My idea on solving the metal printing problem was to use a laser to melt the tip of a metal rod through a feeding mechanism.

Obviously there are some design hurdles and I've thought this out quit a bit. Here is a list of problems And solutions i've thought about:

1) High powered lasers can get expensive. I see you can buy 1-20w diodes in cmount style for less than a few hundred dollars. Still trying to figure out a complete price but i have a goal of around $500 or less(possibly more but not by much to make this a worthwhile project) for the complete laser setup; diode, driver, case, optics, etc

2) focusing a laser on a small target is difficult. I've seen the cmount modules on aliexpress for around $15 but it seems the size would still be close to 1mm or more unless i customize it...and the laser cutting heads are around $100 but require mirrors and whatnot.

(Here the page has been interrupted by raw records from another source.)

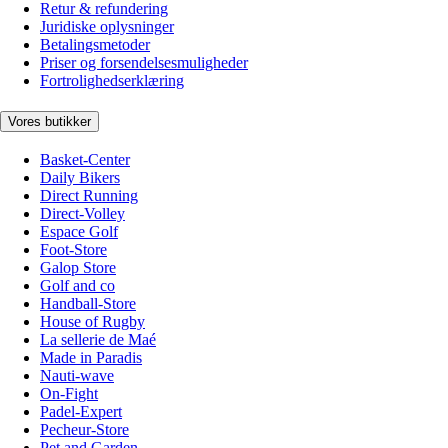
Retur & refundering
Juridiske oplysninger
Betalingsmetoder
Priser og forsendelsesmuligheder
Fortrolighedserklæring
Vores butikker
Basket-Center
Daily Bikers
Direct Running
Direct-Volley
Espace Golf
Foot-Store
Galop Store
Golf and co
Handball-Store
House of Rugby
La sellerie de Maé
Made in Paradis
Nauti-wave
On-Fight
Padel-Expert
Pecheur-Store
Pet and Garden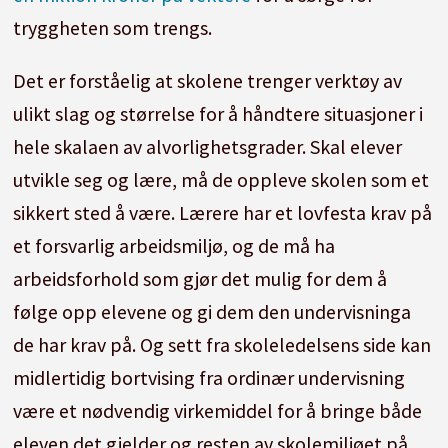
tryggheten som trengs.
Det er forståelig at skolene trenger verktøy av
ulikt slag og størrelse for å håndtere situasjoner i
hele skalaen av alvorlighetsgrader. Skal elever
utvikle seg og lære, må de oppleve skolen som et
sikkert sted å være. Lærere har et lovfesta krav på
et forsvarlig arbeidsmiljø, og de må ha
arbeidsforhold som gjør det mulig for dem å
følge opp elevene og gi dem den undervisninga
de har krav på. Og sett fra skoleledelsens side kan
midlertidig bortvising fra ordinær undervisning
være et nødvendig virkemiddel for å bringe både
eleven det gjelder og resten av skolemiljøet på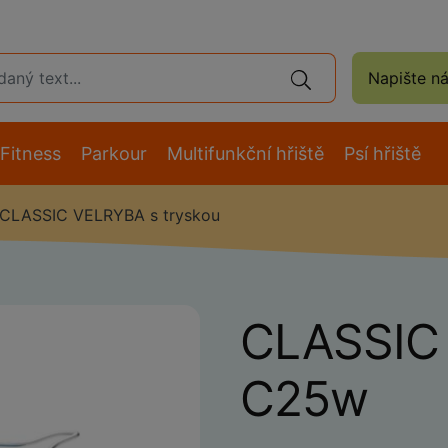
Napište n
Fitness
Parkour
Multifunkční hřiště
Psí hřiště
CLASSIC VELRYBA s tryskou
CLASSIC 
C25w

This leads me to my question on toroids. Since a laser beam is just an electromagnetic wave, couldn't you use an electromagnetic toroid to 'quench'/focus a beam tighter?

3)Feeding mechanism would require a 'purge' when near the end of a rod to prevent slippage...this isn't too difficult if i purge & Cut the new rod to the focal point. The idea would be the angle between the head/feeder is 45 degrees and 22.5 degrees from level for hopefully greatest accuracy....maybe less than 45 degrees?

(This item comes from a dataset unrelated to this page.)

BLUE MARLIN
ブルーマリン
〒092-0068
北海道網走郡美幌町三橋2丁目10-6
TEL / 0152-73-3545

4) tensile strength of melted metals in layering. Solutions include combination of foward and reverse feeding the rod combined with providing an opposite magnetic charge between the feed rod and the part to promote magnetic attraction from melted tip to the printed part, plus trying to center the beam between the feed tip and metal part in order to get a more consistent bond temperature. For this i would also want to provide time for an area to cool while working on another area, also using as thin of layers as possible.

5) oxidation. I was thinking aluminum would be a good starting point for metal plus its cheap, but oxidizes easily. Vacuum chambers and filling the chamber with a gas seems like overkill...so i thought of a low/medium pressure nozzle to apply nitrogen to the working area to prevent oxidation.

Any helpful input would be much appreciated. I am a software engineer and have a very high mechanical aptitude but don't have a lot of knowledge of lasers so if anyone can point me in the right direction on this would be awesome. I was thinking of adapting one of the open source firmwares to handle my specific application and use a reprap printer design to minimize reinventing most of the mechanics.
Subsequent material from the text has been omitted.